[Dataset entries]
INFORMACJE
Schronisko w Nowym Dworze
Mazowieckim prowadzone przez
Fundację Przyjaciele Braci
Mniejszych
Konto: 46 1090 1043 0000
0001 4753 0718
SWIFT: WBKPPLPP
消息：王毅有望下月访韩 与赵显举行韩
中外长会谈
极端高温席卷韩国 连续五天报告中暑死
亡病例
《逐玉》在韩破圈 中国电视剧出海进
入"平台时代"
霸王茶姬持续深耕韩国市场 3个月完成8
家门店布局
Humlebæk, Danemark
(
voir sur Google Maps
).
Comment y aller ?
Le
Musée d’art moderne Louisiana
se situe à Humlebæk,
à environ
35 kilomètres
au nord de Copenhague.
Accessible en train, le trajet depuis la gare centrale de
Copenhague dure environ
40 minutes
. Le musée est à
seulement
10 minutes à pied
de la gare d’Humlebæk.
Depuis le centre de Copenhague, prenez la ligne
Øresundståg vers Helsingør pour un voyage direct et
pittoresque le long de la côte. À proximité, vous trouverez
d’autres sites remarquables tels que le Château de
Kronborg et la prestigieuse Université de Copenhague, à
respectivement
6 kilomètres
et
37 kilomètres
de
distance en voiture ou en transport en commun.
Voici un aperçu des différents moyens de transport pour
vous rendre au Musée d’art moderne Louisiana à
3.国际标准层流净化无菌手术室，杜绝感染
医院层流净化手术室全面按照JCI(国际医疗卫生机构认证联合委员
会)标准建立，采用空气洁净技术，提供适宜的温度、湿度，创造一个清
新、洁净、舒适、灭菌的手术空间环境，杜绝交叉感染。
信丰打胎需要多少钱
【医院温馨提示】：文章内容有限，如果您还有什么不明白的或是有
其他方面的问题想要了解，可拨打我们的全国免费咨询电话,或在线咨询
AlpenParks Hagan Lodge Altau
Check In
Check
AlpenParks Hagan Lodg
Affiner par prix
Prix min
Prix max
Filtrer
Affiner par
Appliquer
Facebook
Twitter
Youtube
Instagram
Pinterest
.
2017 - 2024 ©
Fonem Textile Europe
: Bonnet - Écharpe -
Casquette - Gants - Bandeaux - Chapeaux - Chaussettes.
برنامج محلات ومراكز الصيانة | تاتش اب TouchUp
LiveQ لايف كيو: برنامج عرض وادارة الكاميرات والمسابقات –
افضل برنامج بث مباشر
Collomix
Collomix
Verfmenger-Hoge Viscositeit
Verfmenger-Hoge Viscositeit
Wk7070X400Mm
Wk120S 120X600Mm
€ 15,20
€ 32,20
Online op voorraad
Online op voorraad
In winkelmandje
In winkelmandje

▶ _Exercise description_
Beginning with the first line above, transcribe all of the data exactly.

▶ _Reply_
INFORMACJE
Schronisko w Nowym Dworze
Mazowieckim prowadzone przez
Fundację Przyjaciele Braci
Mniejszych
Konto: 46 1090 1043 0000
0001 4753 0718
SWIFT: WBKPPLPP
消息：王毅有望下月访韩 与赵显举行韩
中外长会谈
极端高温席卷韩国 连续五天报告中暑死
亡病例
《逐玉》在韩破圈 中国电视剧出海进
入"平台时代"
霸王茶姬持续深耕韩国市场 3个月完成8
家门店布局
Humlebæk, Danemark
(
voir sur Google Maps
).
Comment y aller ?
Le
Musée d’art moderne Louisiana
se situe à Humlebæk,
à environ
35 kilomètres
au nord de Copenhague.
Accessible en train, le trajet depuis la gare centrale de
Copenhague dure environ
40 minutes
. Le musée est à
seulement
10 minutes à pied
de la gare d’Humlebæk.
Depuis le centre de Copenhague, prenez la ligne
Øresundståg vers Helsingør pour un voyage direct et
pittoresque le long de la côte. À proximité, vous trouverez
d’autres sites remarquables tels que le Château de
Kronborg et la prestigieuse Université de Copenhague, à
respectivement
6 kilomètres
et
37 kilomètres
de
distance en voiture ou en transport en commun.
Voici un aperçu des différents moyens de transport pour
vous rendre au Musée d’art moderne Louisiana à
3.国际标准层流净化无菌手术室，杜绝感染
医院层流净化手术室全面按照JCI(国际医疗卫生机构认证联合委员
会)标准建立，采用空气洁净技术，提供适宜的温度、湿度，创造一个清
新、洁净、舒适、灭菌的手术空间环境，杜绝交叉感染。
信丰打胎需要多少钱
【医院温馨提示】：文章内容有限，如果您还有什么不明白的或是有
其他方面的问题想要了解，可拨打我们的全国免费咨询电话,或在线咨询
AlpenParks Hagan Lodge Altau
Check In
Check
AlpenParks Hagan Lodg
Affiner par prix
Prix min
Prix max
Filtrer
Affiner par
Appliquer
Facebook
Twitter
Youtube
Instagram
Pinterest
.
2017 - 2024 ©
Fonem Textile Europe
: Bonnet - Écharpe -
Casquette - Gants - Bandeaux - Chapeaux - Chaussettes.
برنامج محلات ومراكز الصيانة | تاتش اب TouchUp
LiveQ لايف كيو: برنامج عرض وادارة الكاميرات والمسابقات –
افضل برنامج بث مباشر
Collomix
Collomix
Verfmenger-Hoge Viscositeit
Verfmenger-Hoge Viscositeit
Wk7070X400Mm
Wk120S 120X600Mm
€ 15,20
€ 32,20
Online op voorraad
Online op voorraad
In winkelmandje
In winkelmandje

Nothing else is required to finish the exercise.